▶ **Dataset records**:
----

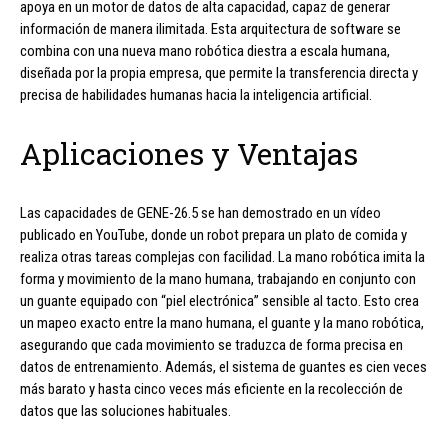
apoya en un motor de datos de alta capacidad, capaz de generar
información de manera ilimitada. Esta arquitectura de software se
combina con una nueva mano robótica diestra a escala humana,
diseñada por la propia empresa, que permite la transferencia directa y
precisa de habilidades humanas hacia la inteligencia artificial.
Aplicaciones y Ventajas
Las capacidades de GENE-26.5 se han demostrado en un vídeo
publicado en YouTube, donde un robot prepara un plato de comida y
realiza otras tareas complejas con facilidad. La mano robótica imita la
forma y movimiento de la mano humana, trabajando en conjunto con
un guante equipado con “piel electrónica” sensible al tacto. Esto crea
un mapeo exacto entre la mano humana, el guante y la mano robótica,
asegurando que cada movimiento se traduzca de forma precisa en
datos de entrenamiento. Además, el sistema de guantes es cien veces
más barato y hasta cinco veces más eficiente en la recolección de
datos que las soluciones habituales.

----

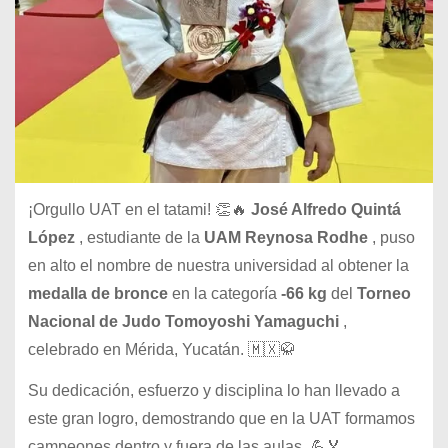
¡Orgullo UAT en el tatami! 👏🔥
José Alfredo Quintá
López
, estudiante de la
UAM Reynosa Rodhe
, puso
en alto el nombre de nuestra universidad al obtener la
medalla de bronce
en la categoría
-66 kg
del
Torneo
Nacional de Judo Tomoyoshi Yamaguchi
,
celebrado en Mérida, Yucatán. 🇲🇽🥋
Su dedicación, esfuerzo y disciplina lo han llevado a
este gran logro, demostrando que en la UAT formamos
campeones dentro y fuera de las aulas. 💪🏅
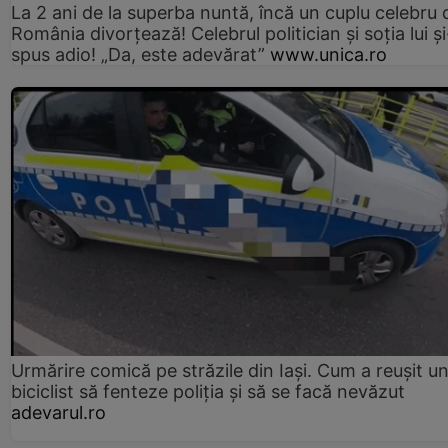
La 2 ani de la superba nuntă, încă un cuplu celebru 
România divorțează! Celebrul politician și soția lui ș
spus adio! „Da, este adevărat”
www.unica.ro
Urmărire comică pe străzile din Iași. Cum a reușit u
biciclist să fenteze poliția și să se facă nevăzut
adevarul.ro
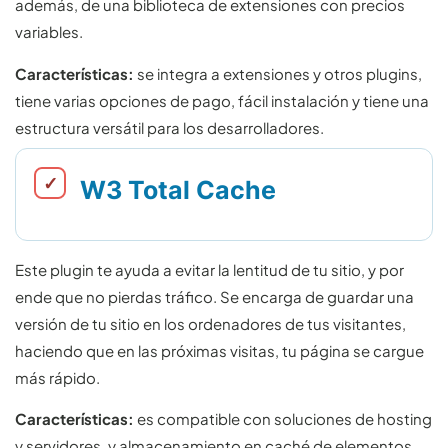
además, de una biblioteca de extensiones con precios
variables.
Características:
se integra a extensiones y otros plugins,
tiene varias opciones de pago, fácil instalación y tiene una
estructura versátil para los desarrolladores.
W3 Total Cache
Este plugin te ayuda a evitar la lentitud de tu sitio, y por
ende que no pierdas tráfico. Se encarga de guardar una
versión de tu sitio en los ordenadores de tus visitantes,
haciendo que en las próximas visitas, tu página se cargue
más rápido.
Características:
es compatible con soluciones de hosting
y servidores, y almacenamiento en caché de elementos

----

▶ **Task to carry out**: Copy every line of the data that carries the word "datos".

▶ **Task response**:
apoya en un motor de datos de alta capacidad, capaz de generar
datos de entrenamiento. Además, el sistema de guantes es cien veces
datos que las soluciones habituales.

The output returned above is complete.